The first thing that appeals to me in a guy is conversation. A person who can hold my attention mentally and talk freely and comfortably with me is the biggest thing. Honesty and trust. A sense of humour is a must; someone who is able to make me laugh and also gets my sense of humour. They must have drive and a sense of direction in life; they must want to achieve something. Confidence is appealing to me. I’m religious, so a belief in God. And a non-smoker. And I really like guys with masculine characteristics. I didn’t think someone like that existed but I have found him and couldn’t be happier.

Well congratulations! What do you guys do to relax and socialise; on weekends or when you have time off?

(Laughs) I don’t remember what free time is! To relax is doing anything outdoors… Braais, camping, hiking… I used to be an avid sailor and will jump at the chance to sail again. Spending time at the pool, reading and just spending time with our friends and loved ones.

If you were to achieve one important thing as Mr. Gay South Africa this year, what would you want that to be?

The first will be to bring the Mr. Gay World title back to our country! Then there is the youth… If I could show even just a handful of young people that they are loved and perfect the way they are, that they are not broken and life gets better, then my year would’ve been worth it. My second aim is to help break racial barriers within the community and bring the name of Mr. Gay South Africa to each and every culture and group.

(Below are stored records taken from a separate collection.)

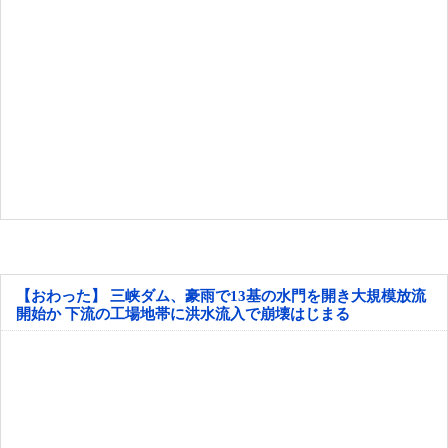
【おわった】 三峡ダム、豪雨で13基の水門を開き大規模放流
開始か 下流の工場地帯に洪水流入で崩壊はじまる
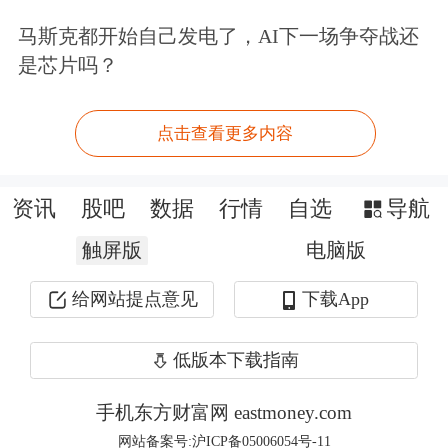
国际资本流动报告显示，
中国3月所持
马斯克都开始自己发电了，AI下一场争夺战还
是芯片吗？
美债下降189亿美元，至7654亿美元
。
从2022年4月起，中国大陆的美债持仓
点击查看更多内容
一直低于1万亿美元。3月，中国减持了
276亿美元的长期美债。
资讯
股吧
数据
行情
自选
导航
财联社：
当地时间周五（5月16日），
触屏版
电脑版
国际三大信用评级机构之一的
穆迪
给网站提点意见
下载App
（Moody's）在官网宣布，由于美国政
低版本下载指南
府债务和利息支付比例增加，
决定将美
手机东方财富网 eastmoney.com
国主权信用评级从Aaa下调至Aa1
。穆
网站备案号:沪ICP备05006054号-11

Food: Sushi, spring rolls, seafood, Chinese food, and my mom’s macaroni and cheese.
Dessert: Anything with chocolate!
Drink of choice: Fruit juice or ice tea, but when it’s party time it’s Hunters.
Holiday Spot: I love the sea; anywhere by the coast.
Place to live: I’m a Pretoria boy by heart. I will stay here until a place at the coast becomes part of our lives.
Actor: Tatum Channing, Mike Myers and Sean Astin.
Music: Rock music (Indie, Alternative, instrumental, punk)
Way to relax: The great outdoors, and just spending time with special ones.
Places to eat: Pangaea Lounge and Kream in Brooklyn, and Beefcakes.
Pet: I’m a dog person, especially miniature dachshunds.
Style of dress: Casual; shorts and plakkies any day!